Setting Current Recommended Effect
Config::cranelift_opt_level Speed (default) Speed Already optimal for JIT
Config::cranelift_nan_canonicalization true false Skip NaN fixup (no floats yet)
Config::parallel_compilation true true Already optimal
Module caching none file-based Cache compiled modules across sessions
Epoch interruption none enable Protect against infinite loops

Module caching is the most impactful: wasmtime::Config::cache_config_load_default() enables disk-based caching of compiled WASM, so restarting WAFER with the same definitions does not re-invoke Cranelift.


12. Dictionary Hash Index

Status: Not implemented.

The dictionary lookup (dictionary.rs find()) walks a linked list from the most recent entry backward, comparing names character by character. After registering 80+ primitives plus user words, every lookup during compilation scans the full list.

Solution

Maintain a HashMap<String, (u32, WordId, bool)> alongside the linked list. Update it on create() and reveal(). Lookup becomes O(1) average case. Keep the linked list for Forth-level traversal (WORDS, FIND at runtime).

This affects compile time (word lookup during parsing), not runtime (compiled code uses function table indices directly).


13. Startup Batching

Status: Not implemented. compile_core_module() stub exists in codegen.rs.

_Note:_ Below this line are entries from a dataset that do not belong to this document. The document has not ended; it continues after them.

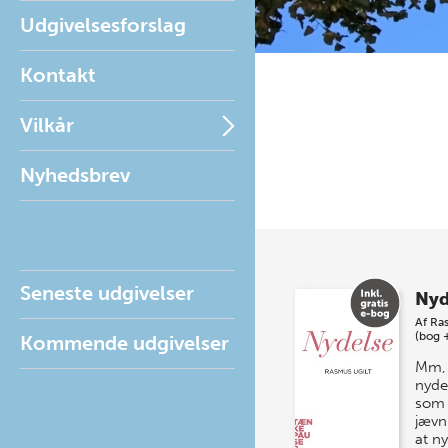
Udgivelsesforslag
Kontakt
Vilkår
Nyhedsbrev
Seneste udgivelser
Nyd
Af
Ras
(bog 
Kommende udgivelser
Mm, 
nyde
som 
jævnl
at n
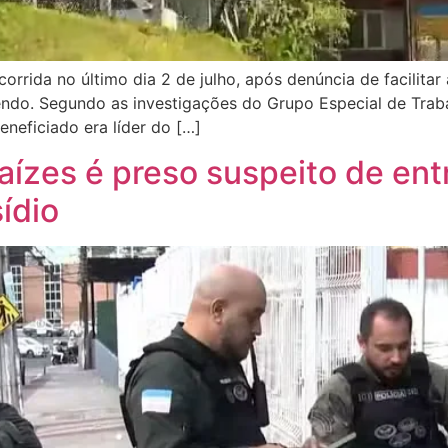
orrida no último dia 2 de julho, após denúncia de facilitar
dendo. Segundo as investigações do Grupo Especial de Tra
eneficiado era líder do […]
taízes é preso suspeito de ent
ídio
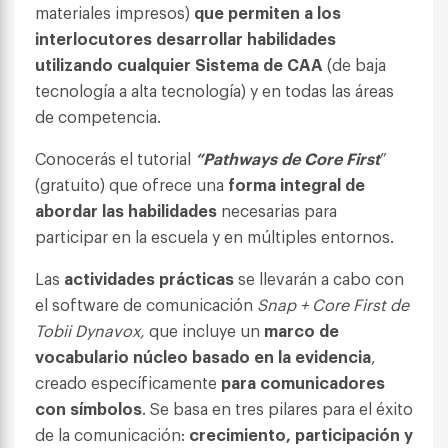
materiales impresos)
que permiten a los
interlocutores desarrollar habilidades
utilizando cualquier Sistema de CAA
(de baja
tecnología a alta tecnología) y en todas las áreas
de competencia.
Conocerás el tutorial
“Pathways de Core First
”
(gratuito) que ofrece una
forma integral de
abordar las habilidades
necesarias para
participar en la escuela y en múltiples entornos.
Las
actividades prácticas
se llevarán a cabo con
el software de comunicación
Snap + Core First de
Tobii Dynavox,
que incluye un
marco de
vocabulario núcleo basado en la evidencia
,
creado específicamente
para comunicadores
con símbolo
s
. Se basa en tres pilares para el éxito
de la comunicación:
crecimiento, participación y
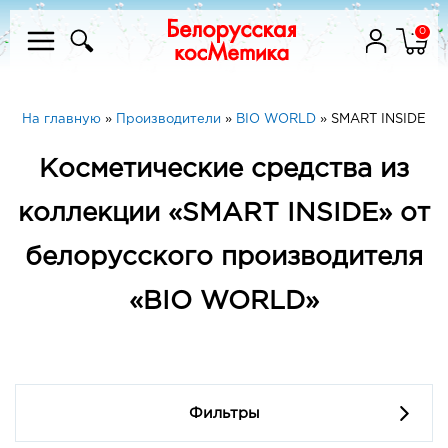
0
На главную
»
Производители
»
BIO WORLD
»
SMART INSIDE
Косметические средства из
коллекции «SMART INSIDE» от
белорусского производителя
«BIO WORLD»
Фильтры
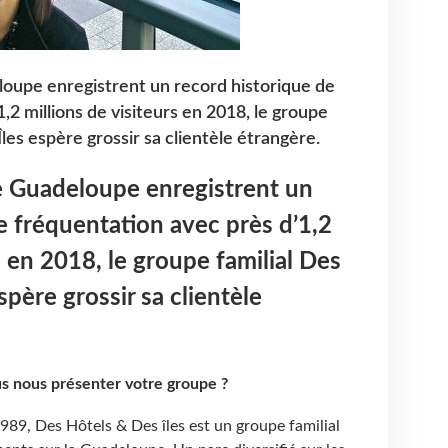
eloupe enregistrent un record historique de
,2 millions de visiteurs en 2018, le groupe
Îles espère grossir sa clientèle étrangère.
de Guadeloupe enregistrent un
e fréquentation avec près d’1,2
s en 2018, le groupe familial Des
spère grossir sa clientèle
s nous présenter votre groupe ?
989, Des Hôtels & Des îles est un groupe familial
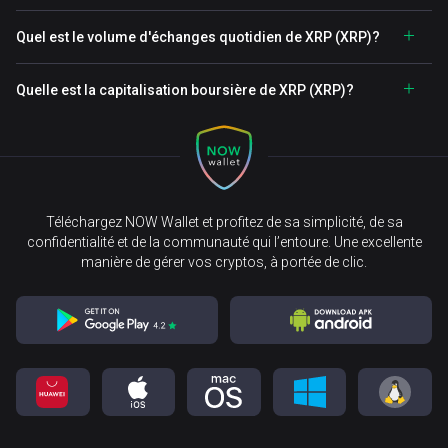
Quel est le volume d'échanges quotidien de XRP (XRP)?
Quelle est la capitalisation boursière de XRP (XRP)?
Téléchargez NOW Wallet et profitez de sa simplicité, de sa
confidentialité et de la communauté qui l’entoure. Une excellente
manière de gérer vos cryptos, à portée de clic.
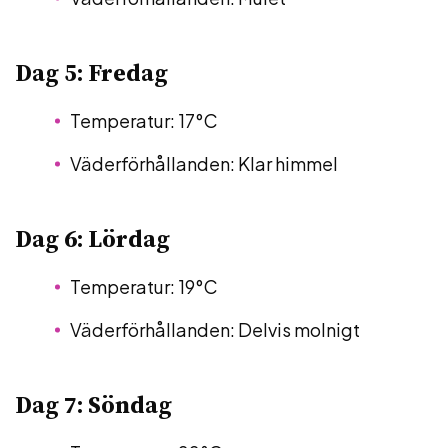
Dag 5: Fredag
Temperatur: 17°C
Väderförhållanden: Klar himmel
Dag 6: Lördag
Temperatur: 19°C
Väderförhållanden: Delvis molnigt
Dag 7: Söndag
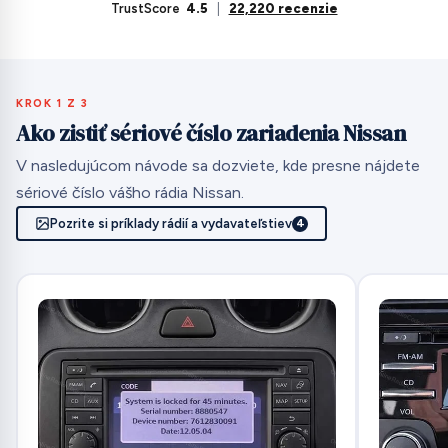
TrustScore
4.5
|
22,220 recenzie
KROK 1 Z 3
Ako zistiť sériové číslo zariadenia Nissan
V nasledujúcom návode sa dozviete, kde presne nájdete
sériové číslo vášho rádia Nissan.
Pozrite si príklady rádií a vydavateľstiev
4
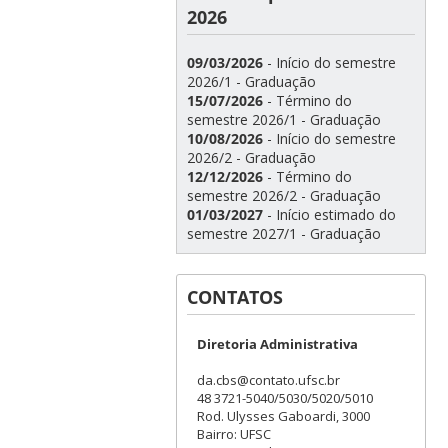
2026
09/03/2026
- Início do semestre
2026/1 - Graduação
15/07/2026
- Término do
semestre 2026/1 - Graduação
10/08/2026
- Início do semestre
2026/2 - Graduação
12/12/2026
- Término do
semestre 2026/2 - Graduação
01/03/2027
- Início estimado do
semestre 2027/1 - Graduação
CONTATOS
Diretoria Administrativa
da.cbs@contato.ufsc.br
48 3721-5040/5030/5020/5010
Rod. Ulysses Gaboardi, 3000
Bairro: UFSC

Currently, each of the 80+ primitives registered at boot creates a separate WASM module: wasm-encoder builds it, wasmparser validates it, Cranelift compiles it, and wasmtime instantiates it. This happens 80+ times sequentially.

Solution

Batch all IR-based primitives into a single WASM module with multiple exported functions. One Module::new() + one Instance::new() replaces 80+ pairs. This is a subset of what Consolidation (section 8) achieves, but scoped to primitives only and simpler to implement.

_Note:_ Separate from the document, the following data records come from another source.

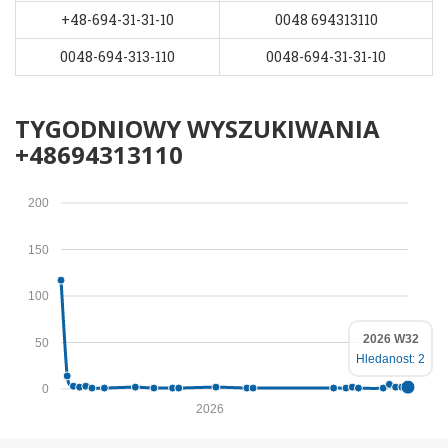
+48-694-31-31-10
0048 694313110
0048-694-313-110
0048-694-31-31-10
TYGODNIOWY WYSZUKIWANIA
+48694313110
200
150
100
2026 W32
50
Hledanost: 2
0
2026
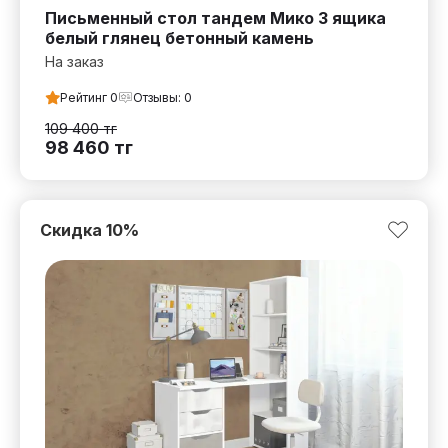
Письменный стол тандем Мико 3 ящика
белый глянец бетонный камень
На заказ
Рейтинг
0
Отзывы:
0
109 400
тг
98 460
тг
Скидка
10
%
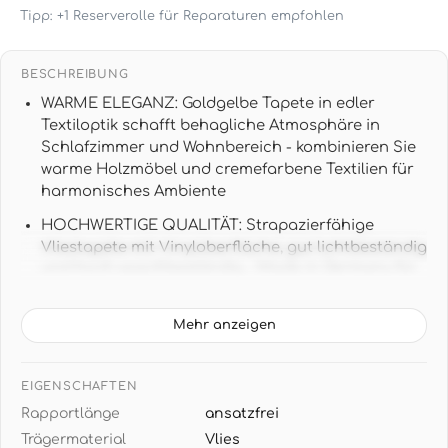
Tipp: +1 Reserverolle für Reparaturen empfohlen
BESCHREIBUNG
WARME ELEGANZ: Goldgelbe Tapete in edler
Textiloptik schafft behagliche Atmosphäre in
Schlafzimmer und Wohnbereich - kombinieren Sie
warme Holzmöbel und cremefarbene Textilien für
harmonisches Ambiente
HOCHWERTIGE QUALITÄT: Strapazierfähige
Vliestapete mit Vinyloberfläche, gut lichtbeständig
und hoch waschbeständig - Made in Germany für
langanhaltende Freude an Ihrer Wandgestaltung
PRAKTISCHE MASSE: 10,05 m x 0,53 m pro Rolle (5,33
Mehr anzeigen
m²) - ansatzfreie Unitapete ohne Rapport für
einfache Verarbeitung ohne Musterverschnitt
EIGENSCHAFTEN
TEXTILER CHARME: Feine Leinenstruktur in
Rapportlänge
ansatzfrei
warmem Goldgelb mit Ocker-Nuancen verleiht
Trägermaterial
Vlies
Räumen edle Wohnlichkeit - perfekt zu natürlichen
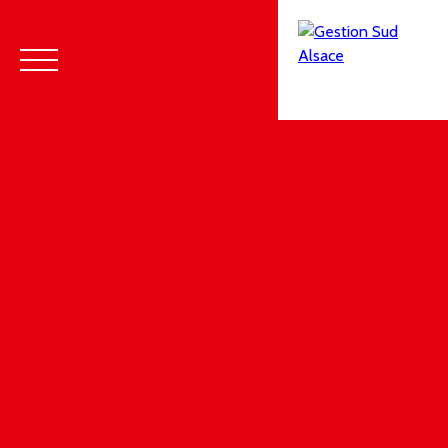
Menu
Estimation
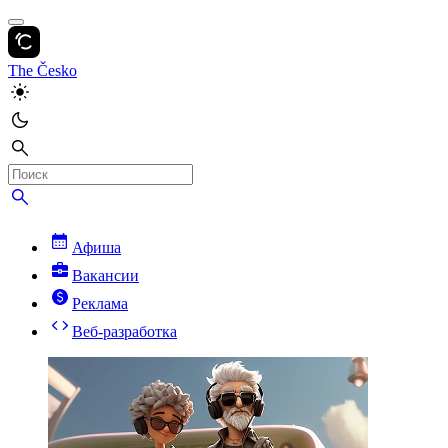
The Česko
Афиша
Вакансии
Реклама
Веб-разработка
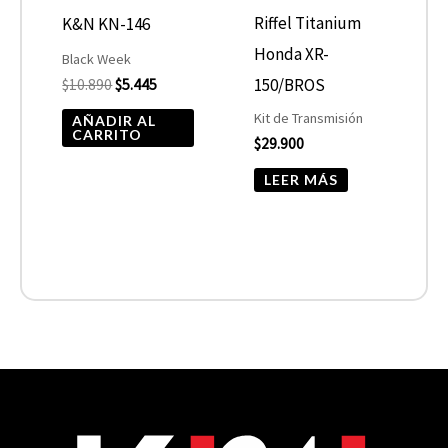
Riffel Titanium
K&N KN-146
Honda XR-
Black Week
150/BROS
$
10.890
$
5.445
Kit de Transmisión
AÑADIR AL
CARRITO
$
29.900
LEER MÁS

14. Float and Double-Cell Stack

Status: Not implemented. PushI64 and PushF64 exist as IR ops but are stubs in codegen.

The float stack lives in its own memory region (0x2540--0x2D40). Float operations will have the same memory-based overhead as integer operations, but worse: f64 values are 8 bytes, doubling the memory traffic per push/pop. Stack-to-local promotion (section 1) is even more impactful for floats because WASM has native f64 locals and operand stack support.

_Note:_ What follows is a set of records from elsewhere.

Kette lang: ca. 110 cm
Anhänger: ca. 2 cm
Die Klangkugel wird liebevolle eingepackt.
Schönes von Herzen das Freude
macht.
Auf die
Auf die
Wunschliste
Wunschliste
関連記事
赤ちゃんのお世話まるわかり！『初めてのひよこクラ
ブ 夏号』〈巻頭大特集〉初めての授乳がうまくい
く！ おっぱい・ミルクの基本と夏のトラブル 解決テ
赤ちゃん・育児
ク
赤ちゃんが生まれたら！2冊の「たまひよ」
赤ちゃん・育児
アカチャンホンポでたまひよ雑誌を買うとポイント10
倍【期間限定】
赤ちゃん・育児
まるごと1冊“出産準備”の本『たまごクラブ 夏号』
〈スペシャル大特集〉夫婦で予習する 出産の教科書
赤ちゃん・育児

Suggested Implementation Order

Ordered by effort-to-impact ratio (cheapest wins first):

Priority Optimization Effort Unlocks
1 Peephole optimization Low Immediate code size reduction
2 Constant folding Low Composes with peephole
3 Tail call detection Low Recursive word optimization
4 Dictionary hash index Low Faster compilation
5 wasmtime config tuning Trivial Caching, interruption
6 Codegen improvements (global caching, loop locals) Medium ~30% fewer instructions
7 Inlining Medium Unlocks cross-word folding and peephole
8 Strength reduction Low Best after inlining exists
9 Dead code elimination Low Best after constant folding exists
10 Compound IR operations Medium Cumulative gains
11 Stack-to-local promotion High The single biggest speedup (~7x for arithmetic)
12 Startup batching Medium Faster boot
13 Consolidation High Direct calls, cross-word optimization
14 Float/double-cell Medium Depends on stack-to-local

Stack-to-local promotion has the highest impact but also the highest implementation cost. The passes before it (peephole, folding, inlining) are simpler and their benefits multiply when stack-to-local promotion is eventually added. Consolidation is last because it requires storing IR bodies and restructuring the module generation -- it benefits most from having all other passes working first.